Records from a data collection:
________

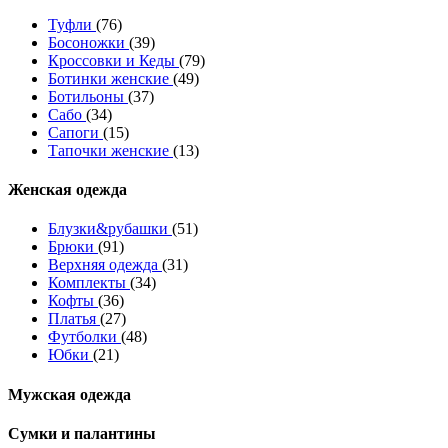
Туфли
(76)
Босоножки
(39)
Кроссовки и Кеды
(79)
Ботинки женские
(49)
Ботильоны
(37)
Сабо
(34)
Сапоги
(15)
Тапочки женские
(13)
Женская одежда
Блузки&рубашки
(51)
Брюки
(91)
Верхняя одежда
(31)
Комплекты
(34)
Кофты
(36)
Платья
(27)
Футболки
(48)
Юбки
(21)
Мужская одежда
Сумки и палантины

________

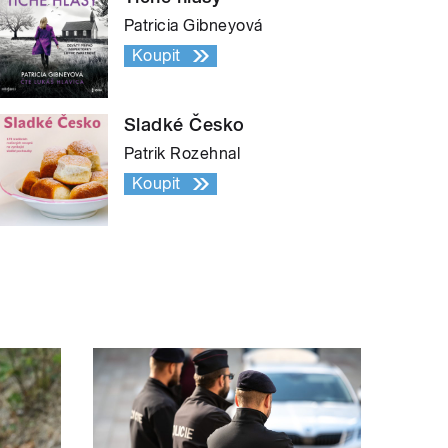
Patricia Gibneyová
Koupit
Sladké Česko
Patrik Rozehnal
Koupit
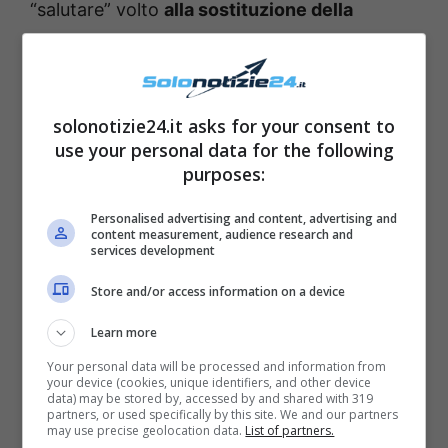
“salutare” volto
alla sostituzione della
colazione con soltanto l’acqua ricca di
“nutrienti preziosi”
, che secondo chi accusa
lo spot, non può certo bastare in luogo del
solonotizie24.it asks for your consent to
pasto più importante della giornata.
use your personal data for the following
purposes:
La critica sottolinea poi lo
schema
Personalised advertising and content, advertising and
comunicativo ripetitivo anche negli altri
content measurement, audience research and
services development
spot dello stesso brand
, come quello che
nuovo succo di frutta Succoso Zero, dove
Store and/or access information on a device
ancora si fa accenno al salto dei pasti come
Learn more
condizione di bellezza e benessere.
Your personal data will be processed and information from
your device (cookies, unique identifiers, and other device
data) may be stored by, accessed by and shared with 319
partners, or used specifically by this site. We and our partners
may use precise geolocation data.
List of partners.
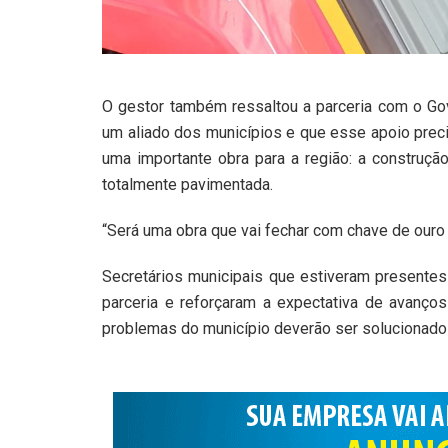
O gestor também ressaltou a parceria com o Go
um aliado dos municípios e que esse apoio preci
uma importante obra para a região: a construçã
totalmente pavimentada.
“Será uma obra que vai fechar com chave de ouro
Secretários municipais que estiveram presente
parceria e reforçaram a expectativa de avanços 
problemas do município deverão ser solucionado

________

Task objective —
Filter the data for the string "obra". Copy each matching line.

Response for this exercise —
uma importante obra para a região: a construçã
“Será uma obra que vai fechar com chave de ouro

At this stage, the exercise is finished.